• **TASK BRIEF**:
In the entries that follow, the line with "What do you" opens the range and the line with "Identify the location" closes it; repeat that range exactly, both lines included.

• **EXCERPTED DATA**:

####

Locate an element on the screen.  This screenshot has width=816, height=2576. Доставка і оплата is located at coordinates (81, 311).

####

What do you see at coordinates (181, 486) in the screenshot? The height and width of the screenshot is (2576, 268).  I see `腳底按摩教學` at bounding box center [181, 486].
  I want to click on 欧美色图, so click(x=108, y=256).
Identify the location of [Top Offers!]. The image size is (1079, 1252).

####

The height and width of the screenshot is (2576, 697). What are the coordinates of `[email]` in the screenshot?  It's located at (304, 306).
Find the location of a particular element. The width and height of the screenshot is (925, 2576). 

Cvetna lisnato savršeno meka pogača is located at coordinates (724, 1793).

####

• **RESULT OF THE TASK**:
What do you see at coordinates (181, 486) in the screenshot? The height and width of the screenshot is (2576, 268).  I see `腳底按摩教學` at bounding box center [181, 486].
  I want to click on 欧美色图, so click(x=108, y=256).
Identify the location of [Top Offers!]. The image size is (1079, 1252).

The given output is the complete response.